Runtime depends on several factors:

  • Maximum generation length

  • Number of questions in the dataset

  • Model size

Performance benchmarks (on 8x H100 GPUs):

  • AIME dataset: ~80 minutes

  • MATH_500 dataset: ~160 minutes

Option 2: Using AReaL-lite’s Integration for RL Rollout#

When using AReaL-lite, you can leverage the existing workflow from your training script for evaluation purposes. This approach allows you to reuse the rollout components you’ve already implemented, making the transition from training to evaluation seamless.

Setting Up Evaluation#

To set up evaluation using this method, create a new script that contains only the rollout portion of your original training script. This focused script should include the data collection and inference logic without the training components.

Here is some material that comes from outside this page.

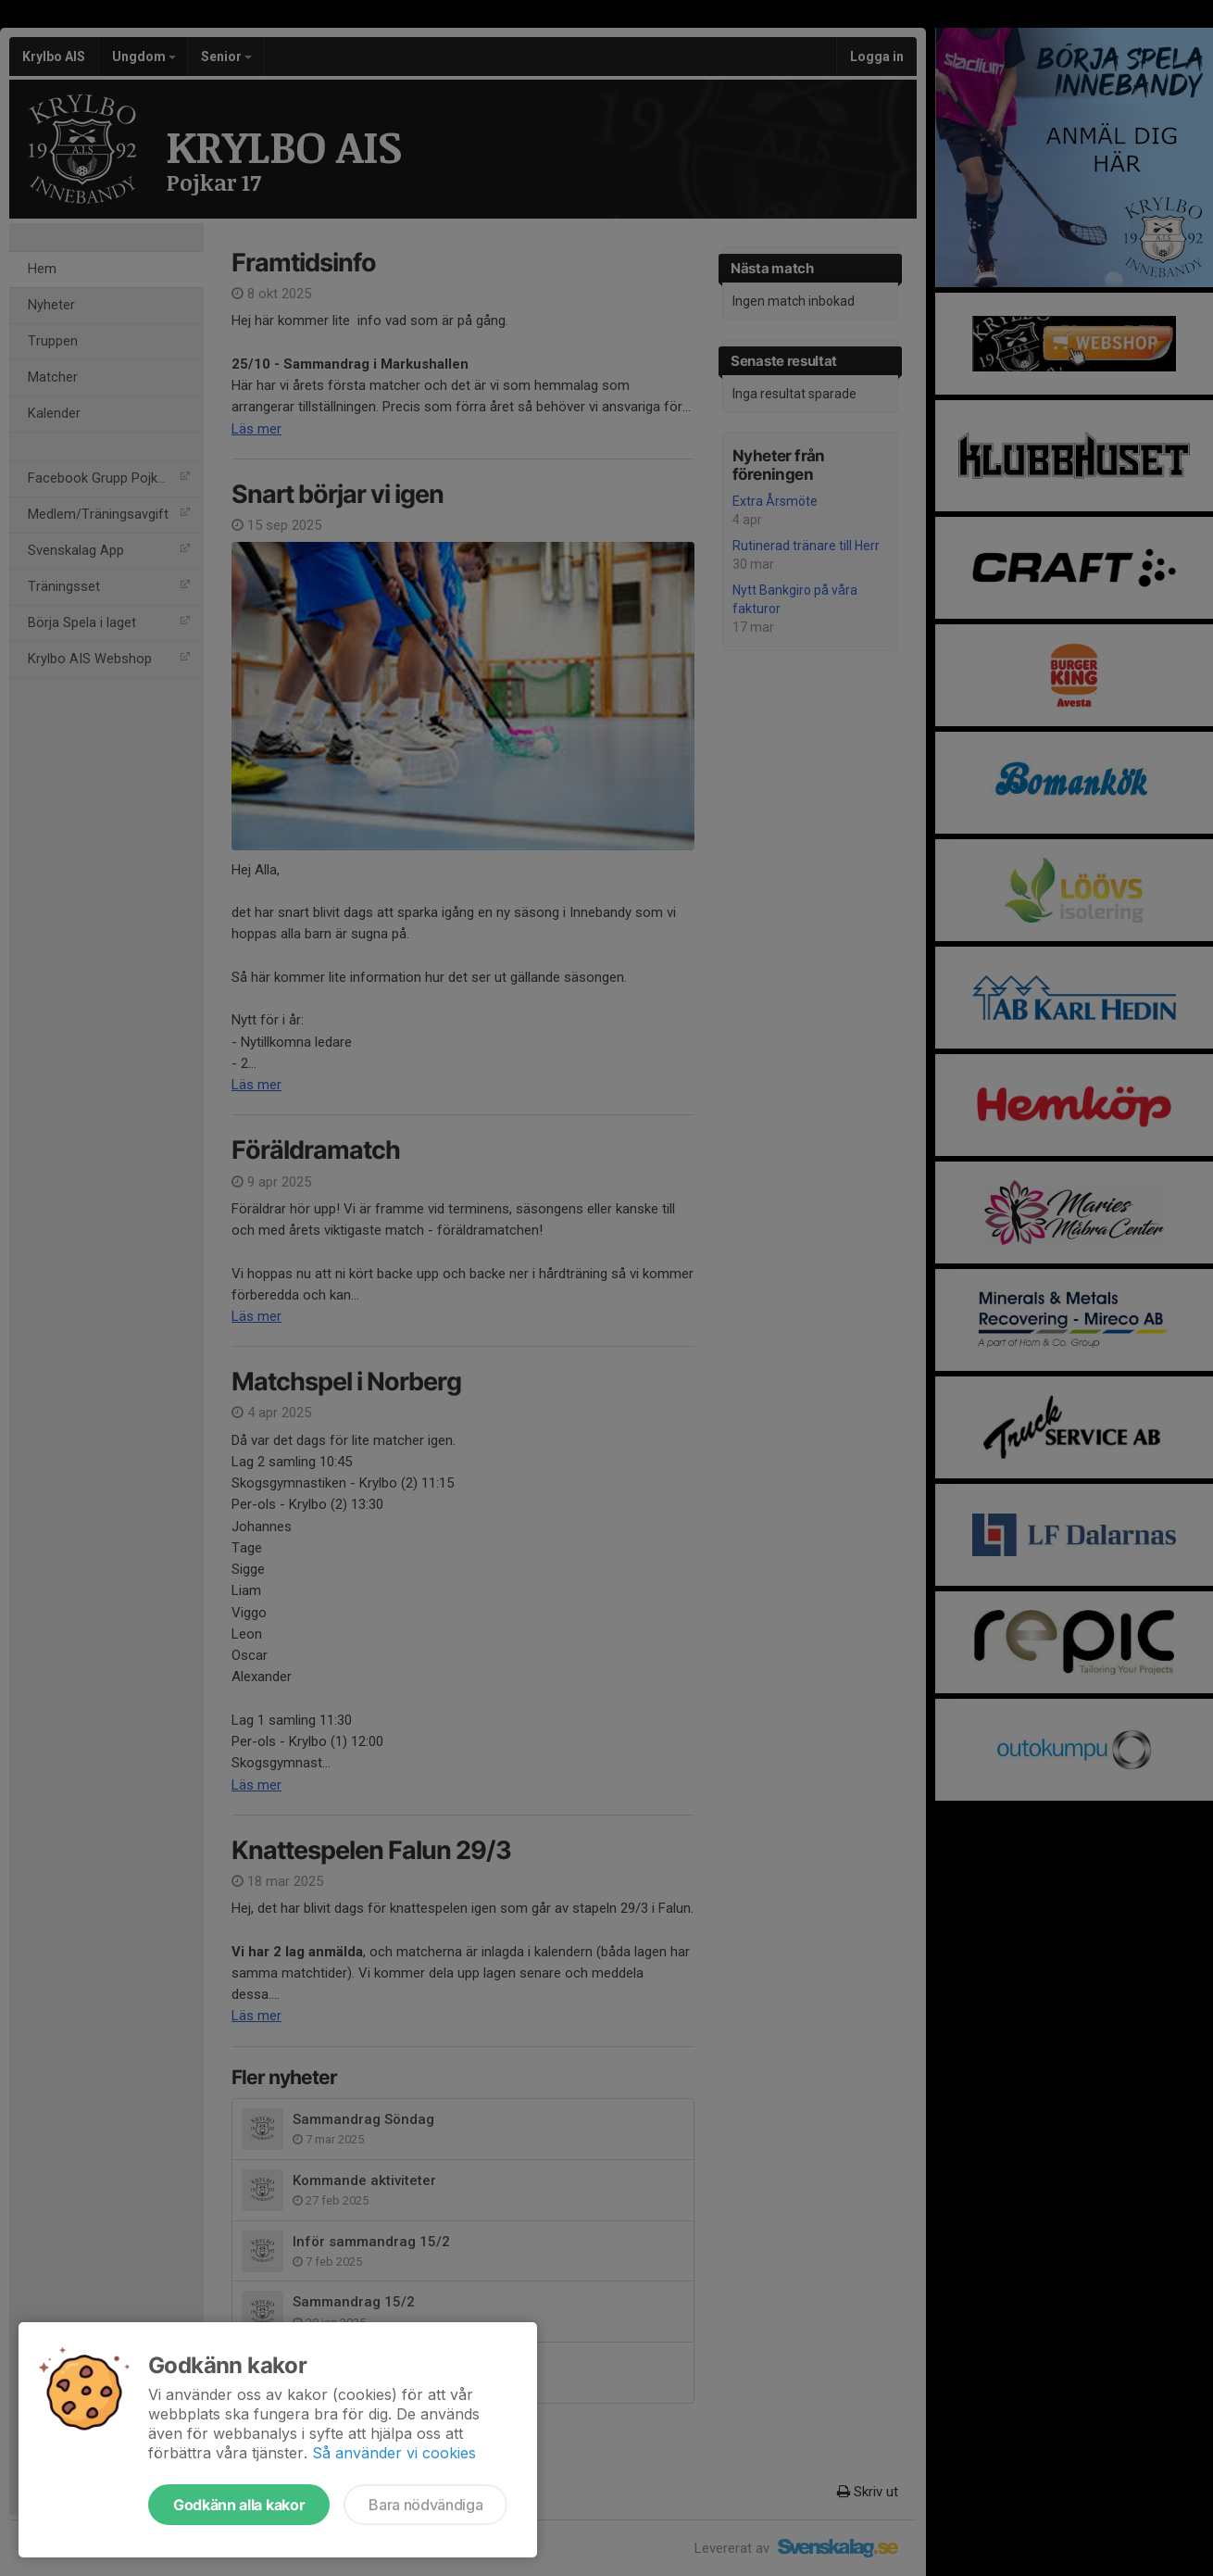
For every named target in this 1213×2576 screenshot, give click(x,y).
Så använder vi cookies (394, 2453)
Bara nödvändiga (425, 2504)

Once you have prepared your evaluation script, launch the evaluation experiment using the following command:

python3 -m areal.launcher.${local|slurm|ray} my_script.py --config my-config.yaml allocation_mode=sglang.d4p1t2+eval

Key Differences from Training#

The primary difference between training and evaluation commands lies in the allocation_mode parameter. In the evaluation setup, we remove the allocation of training processes and replace them with an eval annotation. This modified allocation mode launches CPU processes that run your customized workflow and collect data from the LLM server, optimizing resource usage for evaluation tasks.

Note: Optimal configurations often differ significantly between training and evaluation phases. As a user, you are responsible for ensuring that your evaluation experiment configuration and evaluation metrics are appropriate for your specific use case. Pay particular attention to settings such as GenerationHyperparameters and reward function to ensure they align with your evaluation objectives rather than your training setup.